Records from a dataset:
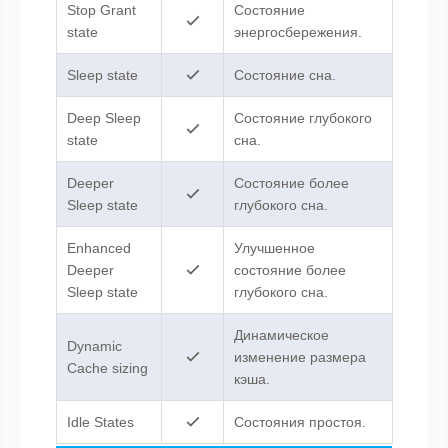
Stop Grant
Состояние
state
энергосбережения.
Sleep state
Состояние сна.
Deep Sleep
Cостояние глубокого
state
сна.
Deeper
Cостояние более
Sleep state
глубокого сна.
Enhanced
Улучшенное
Deeper
состояние более
Sleep state
глубокого сна.
Динамическое
Dynamic
изменение размера
Cache sizing
кэша.
Idle States
Состояния простоя.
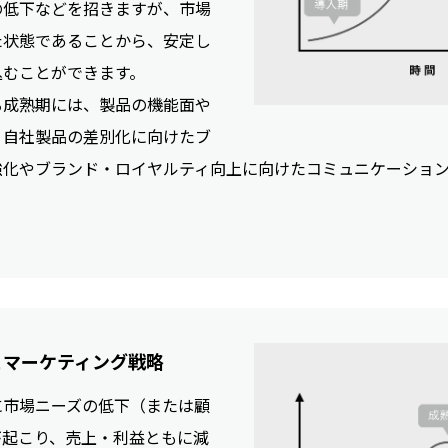
の低下などを招きますが、市場
た状態であることから、安定し
込むことができます。
る成熟期には、製品の機能面や
、自社製品の差別化に向けたブ
強化やブランド・ロイヤルティ向上に向けたコミュニケーショ
とマーケティング戦略
に市場ニーズの低下（または顧
が起こり、売上・利益ともに減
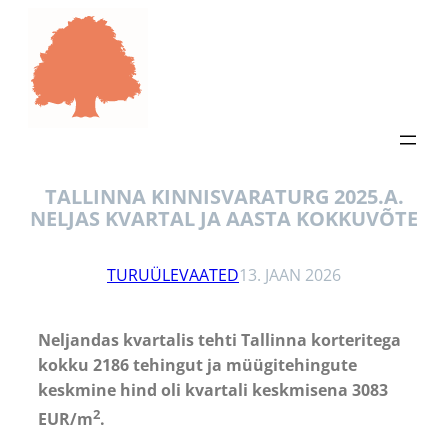
TALLINNA KINNISVARATURG 2025.A.
NELJAS KVARTAL JA AASTA KOKKUVÕTE
TURUÜLEVAATED
13. JAAN 2026
Neljandas kvartalis tehti Tallinna korteritega
kokku 2186 tehingut ja müügitehingute
keskmine hind oli kvartali keskmisena 3083
2
EUR/m
.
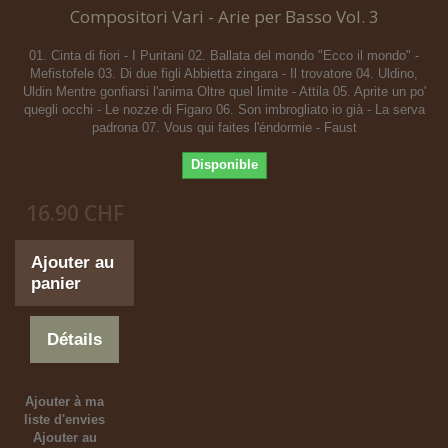
Compositori Vari - Arie per Basso Vol. 3
01. Cinta di fiori - I Puritani 02. Ballata del mondo "Ecco il mondo" -
Mefistofele 03. Di due figli Abbietta zingara - Il trovatore 04. Uldino,
Uldin Mentre gonfiarsi l'anima Oltre quel limite - Attila 05. Aprite un po'
quegli occhi - Le nozze di Figaro 06. Son imbrogliato io già - La serva
padrona 07. Vous qui faites l'éndormie - Faust
Disponible
16.90 CHF
Ajouter au
panier
Détails
Ajouter à ma
liste d'envies
Ajouter au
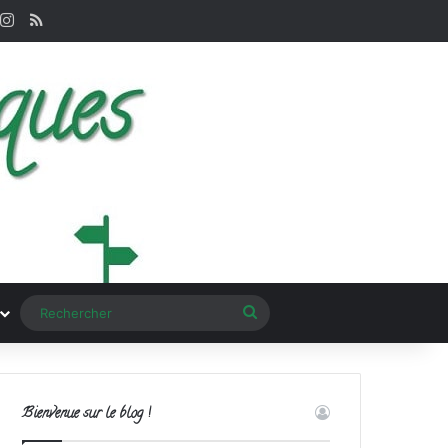
nterest
Instagram
RSS
Rechercher
Bienvenue sur le blog !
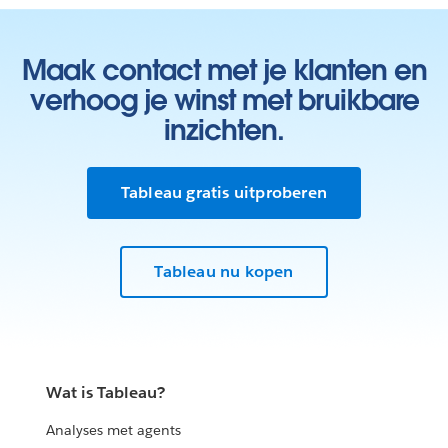
Maak contact met je klanten en
verhoog je winst met bruikbare
inzichten.
Tableau gratis uitproberen
Tableau nu kopen
Wat is Tableau?
Analyses met agents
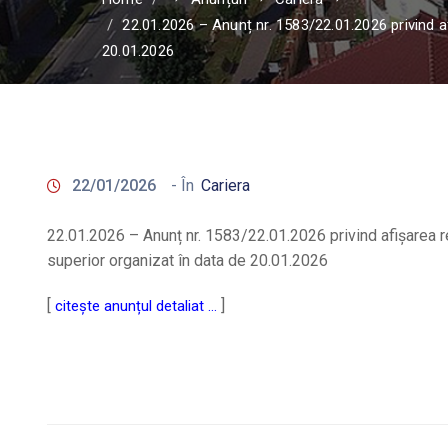
22.01.2026 – Anunț nr. 1583/22.01.2026 privind a
20.01.2026
22/01/2026
- În
Cariera
22.01.2026 – Anunț nr. 1583/22.01.2026 privind afișarea r
superior organizat în data de 20.01.2026
[
]
citește anunțul detaliat …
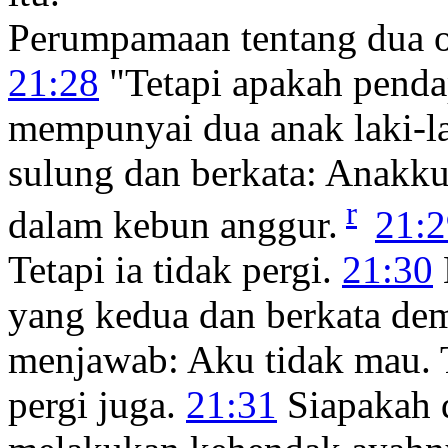
Perumpamaan tentang dua 
21:28
"Tetapi apakah penda
mempunyai dua anak laki-la
sulung dan berkata: Anakku,
r
dalam kebun anggur.
21:2
Tetapi ia tidak pergi.
21:30
yang kedua dan berkata dem
menjawab: Aku tidak mau. T
pergi juga.
21:31
Siapakah 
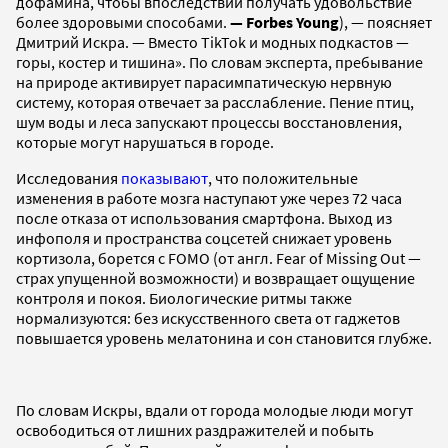
дофамина, чтобы впоследствии получать удовольствие
более здоровыми способами.
— Forbes Young
), — поясняет
Дмитрий Искра. — Вместо TikTok и модных подкастов —
горы, костер и тишина». По словам эксперта, пребывание
на природе активирует парасимпатическую нервную
систему, которая отвечает за расслабление. Пение птиц,
шум воды и леса запускают процессы восстановления,
которые могут нарушаться в городе.
Исследования
показывают
, что положительные
изменения в работе мозга наступают уже через 72 часа
после отказа от использования смартфона. Выход из
инфополя и пространства соцсетей снижает уровень
кортизола, борется с FOMO (от англ. Fear of Missing Out —
страх упущенной возможности) и возвращает ощущение
контроля и покоя. Биологические ритмы также
нормализуются: без искусственного света от гаджетов
повышается уровень мелатонина и сон становится глубже.
По словам Искры, вдали от города молодые люди могут
освободиться от лишних раздражителей и побыть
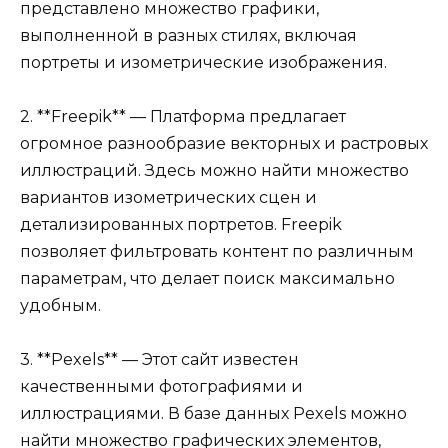
представлено множество графики,
выполненной в разных стилях, включая
портреты и изометрические изображения.
2. **Freepik** — Платформа предлагает
огромное разнообразие векторных и растровых
иллюстраций. Здесь можно найти множество
вариантов изометрических сцен и
детализированных портретов. Freepik
позволяет фильтровать контент по различным
параметрам, что делает поиск максимально
удобным.
3. **Pexels** — Этот сайт известен
качественными фотографиями и
иллюстрациями. В базе данных Pexels можно
найти множество графических элементов,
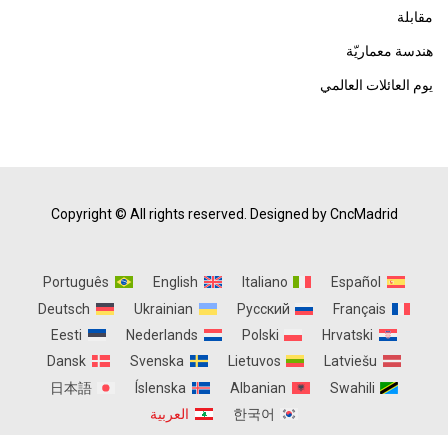
مقابلة
هندسة معماريّة
يوم العائلات العالمي
Copyright © All rights reserved.
Designed by CncMadrid
Português
English
Italiano
Español
Deutsch
Ukrainian
Русский
Français
Eesti
Nederlands
Polski
Hrvatski
Dansk
Svenska
Lietuvos
Latviešu
日本語
Íslenska
Albanian
Swahili
한국어
العربية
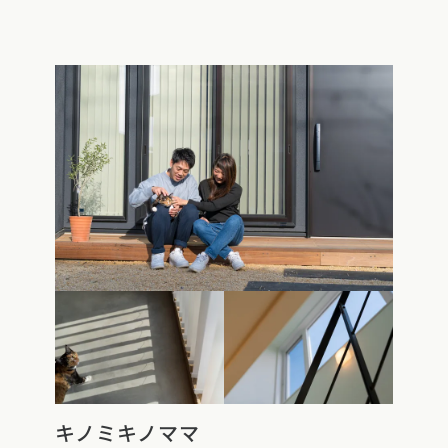
キノミキノママ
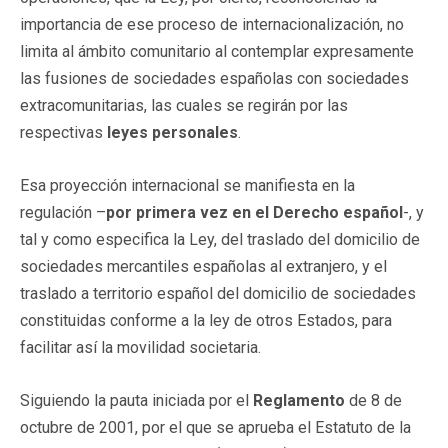
importancia de ese proceso de internacionalización, no
limita al ámbito comunitario al contemplar expresamente
las fusiones de sociedades españolas con sociedades
extracomunitarias, las cuales se regirán por las
respectivas
leyes personales
.
Esa proyección internacional se manifiesta en la
regulación –
por primera vez en el Derecho español
-, y
tal y como especifica la Ley, del traslado del domicilio de
sociedades mercantiles españolas al extranjero, y el
traslado a territorio español del domicilio de sociedades
constituidas conforme a la ley de otros Estados, para
facilitar así la movilidad societaria.
Siguiendo la pauta iniciada por el
Reglamento
de 8 de
octubre de 2001, por el que se aprueba el Estatuto de la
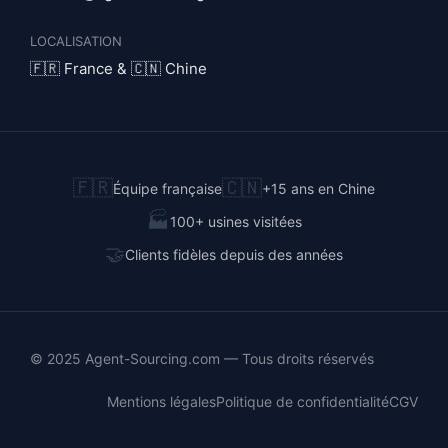
LOCALISATION
🇫🇷 France & 🇨🇳 Chine
🇫🇷
🇨🇳
Équipe française
+15 ans en Chine
🏭
100+ usines visitées
🤝
Clients fidèles depuis des années
© 2025 Agent-Sourcing.com — Tous droits réservés
Mentions légales
Politique de confidentialité
CGV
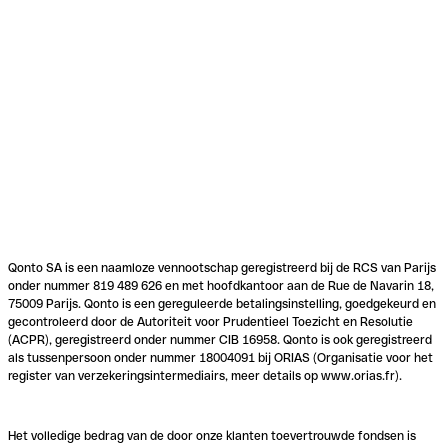
Qonto SA is een naamloze vennootschap geregistreerd bij de RCS van Parijs
onder nummer 819 489 626 en met hoofdkantoor aan de Rue de Navarin 18,
75009 Parijs. Qonto is een gereguleerde betalingsinstelling, goedgekeurd en
gecontroleerd door de Autoriteit voor Prudentieel Toezicht en Resolutie
(ACPR), geregistreerd onder nummer CIB 16958. Qonto is ook geregistreerd
als tussenpersoon onder nummer 18004091 bij ORIAS (Organisatie voor het
register van verzekeringsintermediairs, meer details op www.orias.fr).
Het volledige bedrag van de door onze klanten toevertrouwde fondsen is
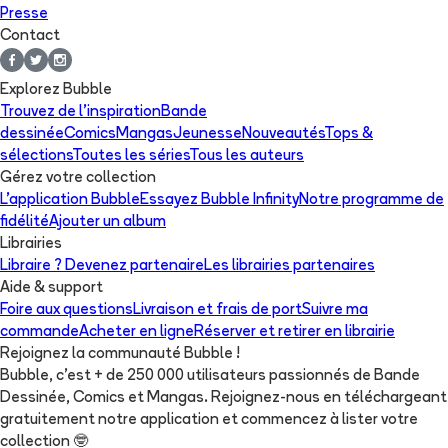
Presse
Contact
Explorez Bubble
Trouvez de l'inspiration
Bande
dessinée
Comics
Mangas
Jeunesse
Nouveautés
Tops &
sélections
Toutes les séries
Tous les auteurs
Gérez votre collection
L'application Bubble
Essayez Bubble Infinity
Notre programme de
fidélité
Ajouter un album
Librairies
Libraire ? Devenez partenaire
Les librairies partenaires
Aide & support
Foire aux questions
Livraison et frais de port
Suivre ma
commande
Acheter en ligne
Réserver et retirer en librairie
Rejoignez la communauté Bubble !
Bubble, c'est + de 250 000 utilisateurs passionnés de Bande
Dessinée, Comics et Mangas. Rejoignez-nous en téléchargeant
gratuitement notre application et commencez à lister votre
collection
🤓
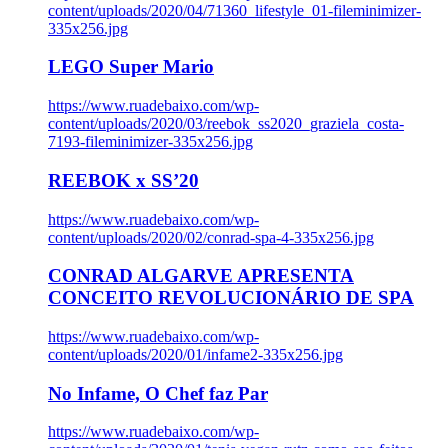
content/uploads/2020/04/71360_lifestyle_01-fileminimizer-
335x256.jpg
LEGO Super Mario
https://www.ruadebaixo.com/wp-
content/uploads/2020/03/reebok_ss2020_graziela_costa-
7193-fileminimizer-335x256.jpg
REEBOK x SS’20
https://www.ruadebaixo.com/wp-
content/uploads/2020/02/conrad-spa-4-335x256.jpg
CONRAD ALGARVE APRESENTA
CONCEITO REVOLUCIONÁRIO DE SPA
https://www.ruadebaixo.com/wp-
content/uploads/2020/01/infame2-335x256.jpg
No Infame, O Chef faz Par
https://www.ruadebaixo.com/wp-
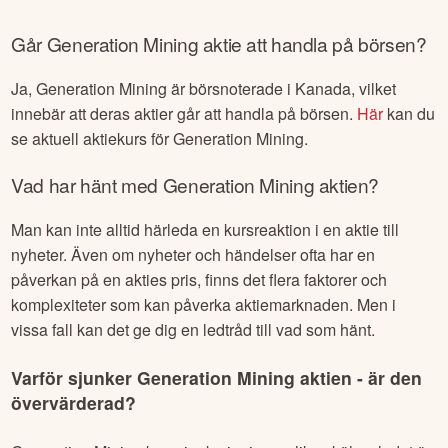
Går
Generation Mining
aktie att handla på börsen?
Ja,
Generation Mining
är börsnoterade
i Kanada
, vilket
innebär att deras aktier går att handla på börsen.
Här
kan du
se aktuell aktiekurs för
Generation Mining
.
Vad har hänt med
Generation Mining
aktien?
Man kan inte alltid härleda en kursreaktion i en aktie till
nyheter. Även om nyheter och händelser ofta har en
påverkan på en akties pris, finns det flera faktorer och
komplexiteter som kan påverka aktiemarknaden. Men i
vissa fall kan det ge dig en ledtråd till vad som hänt.
Varför sjunker
Generation Mining
aktien - är den
övervärderad?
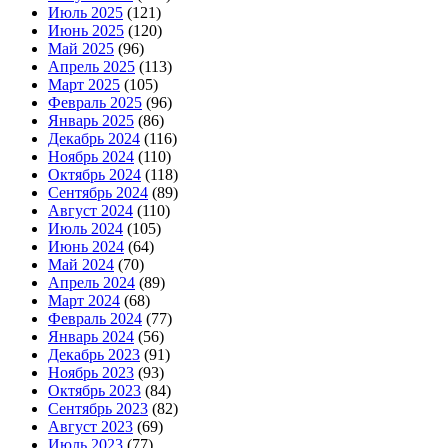
Июль 2025
(121)
Июнь 2025
(120)
Май 2025
(96)
Апрель 2025
(113)
Март 2025
(105)
Февраль 2025
(96)
Январь 2025
(86)
Декабрь 2024
(116)
Ноябрь 2024
(110)
Октябрь 2024
(118)
Сентябрь 2024
(89)
Август 2024
(110)
Июль 2024
(105)
Июнь 2024
(64)
Май 2024
(70)
Апрель 2024
(89)
Март 2024
(68)
Февраль 2024
(77)
Январь 2024
(56)
Декабрь 2023
(91)
Ноябрь 2023
(93)
Октябрь 2023
(84)
Сентябрь 2023
(82)
Август 2023
(69)
Июль 2023
(77)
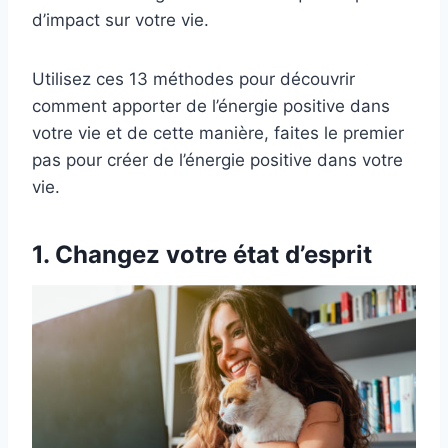
d’impact sur votre vie.
Utilisez ces 13 méthodes pour découvrir
comment apporter de l’énergie positive dans
votre vie et de cette manière, faites le premier
pas pour créer de l’énergie positive dans votre
vie.
1. Changez votre état d’esprit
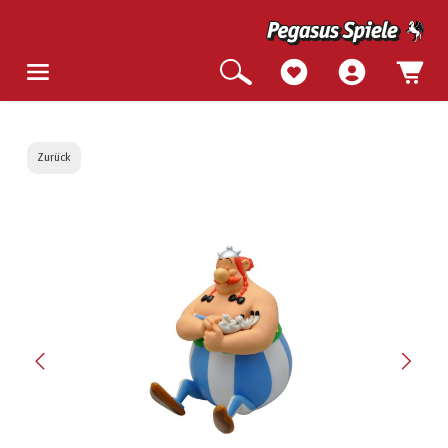
Zurück
Bildergalerie überspringen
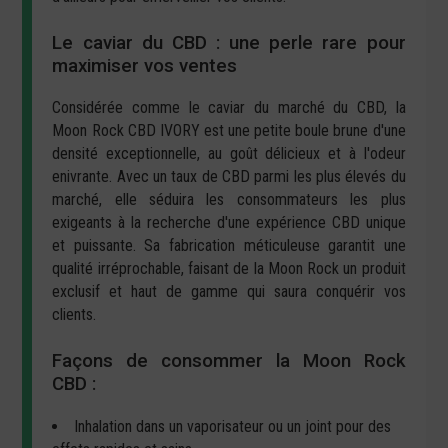
Le caviar du CBD : une perle rare pour
maximiser vos ventes
Considérée comme le caviar du marché du CBD, la
Moon Rock CBD IVORY est une petite boule brune d'une
densité exceptionnelle, au goût délicieux et à l'odeur
enivrante. Avec un taux de CBD parmi les plus élevés du
marché, elle séduira les consommateurs les plus
exigeants à la recherche d'une expérience CBD unique
et puissante. Sa fabrication méticuleuse garantit une
qualité irréprochable, faisant de la Moon Rock un produit
exclusif et haut de gamme qui saura conquérir vos
clients.
Façons de consommer la Moon Rock
CBD :
Inhalation dans un vaporisateur ou un joint pour des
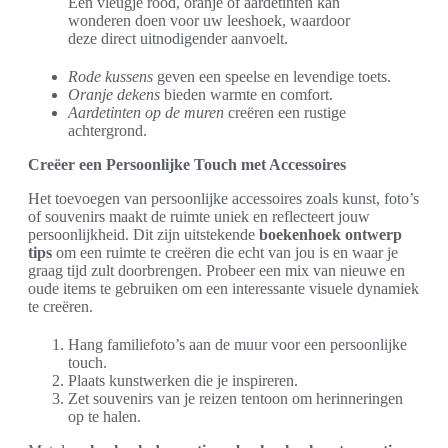
Een vleugje rood, oranje of aardetinten kan
wonderen doen voor uw leeshoek, waardoor
deze direct uitnodigender aanvoelt.
Rode kussens
geven een speelse en levendige toets.
Oranje dekens
bieden warmte en comfort.
Aardetinten op de muren
creëren een rustige
achtergrond.
Creëer een Persoonlijke Touch met Accessoires
Het toevoegen van persoonlijke accessoires zoals kunst, foto’s
of souvenirs maakt de ruimte uniek en reflecteert jouw
persoonlijkheid. Dit zijn uitstekende
boekenhoek ontwerp
tips
om een ruimte te creëren die echt van jou is en waar je
graag tijd zult doorbrengen. Probeer een mix van nieuwe en
oude items te gebruiken om een interessante visuele dynamiek
te creëren.
Hang familiefoto’s aan de muur voor een persoonlijke
touch.
Plaats kunstwerken die je inspireren.
Zet souvenirs van je reizen tentoon om herinneringen
op te halen.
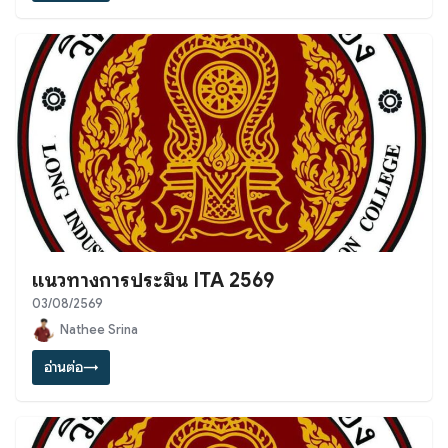
แนวทางการประมิน ITA 2569
03/08/2569
Nathee Srina
อ่านต่อ
→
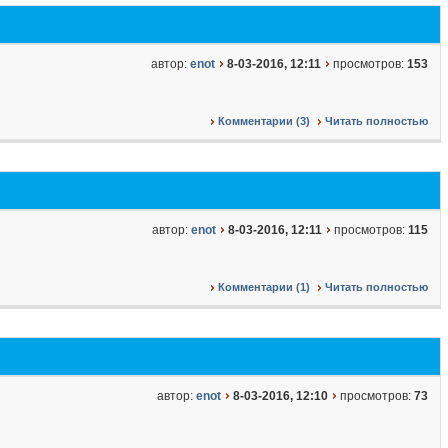
автор:
enot
8-03-2016, 12:11
просмотров:
153
Комментарии (3)
Читать полностью
автор:
enot
8-03-2016, 12:11
просмотров:
115
Комментарии (1)
Читать полностью
автор:
enot
8-03-2016, 12:10
просмотров:
73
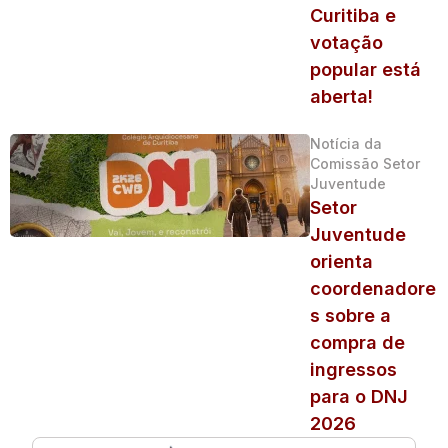
Curitiba e
votação
popular está
aberta!
Notícia da
Comissão Setor
Juventude
Setor
Juventude
orienta
coordenadore
s sobre a
compra de
ingressos
para o DNJ
2026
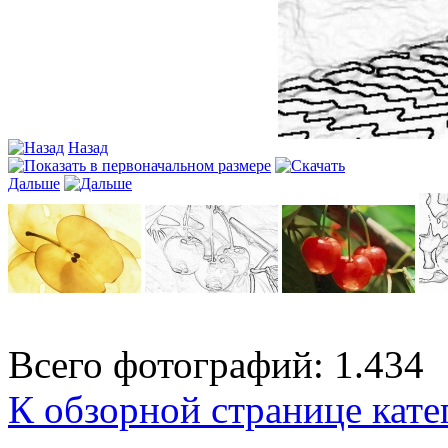
Назад
Дальше
Всего фотографий: 1.434
К обзорной странице кате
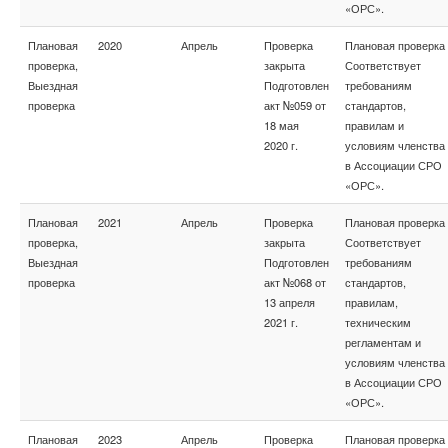
«ОРС».
Плановая
2020
Апрель
Проверка
Плановая проверка
проверка,
закрыта
Соответствует
Выездная
Подготовлен
требованиям
проверка
акт №059 от
стандартов,
18 мая
правилам и
2020 г.
условиям членства
в Ассоциации СРО
«ОРС».
Плановая
2021
Апрель
Проверка
Плановая проверка
проверка,
закрыта
Соответствует
Выездная
Подготовлен
требованиям
проверка
акт №068 от
стандартов,
13 апреля
правилам,
2021 г.
техническим
регламентам и
условиям членства
в Ассоциации СРО
«ОРС».
Плановая
2023
Апрель
Проверка
Плановая проверка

● **Task goal**
Any pictures are to be skipped, and the lines from the beginning of the entries through the line with "強化やブランド・ロイヤルティ向上に向けたコミュニケーショ" copied exactly.

● **Response to this exercise**
Stop Grant
Состояние
state
энергосбережения.
Sleep state
Состояние сна.
Deep Sleep
Cостояние глубокого
state
сна.
Deeper
Cостояние более
Sleep state
глубокого сна.
Enhanced
Улучшенное
Deeper
состояние более
Sleep state
глубокого сна.
Динамическое
Dynamic
изменение размера
Cache sizing
кэша.
Idle States
Состояния простоя.
の低下などを招きますが、市場
た状態であることから、安定し
込むことができます。
る成熟期には、製品の機能面や
、自社製品の差別化に向けたブ
強化やブランド・ロイヤルティ向上に向けたコミュニケーショ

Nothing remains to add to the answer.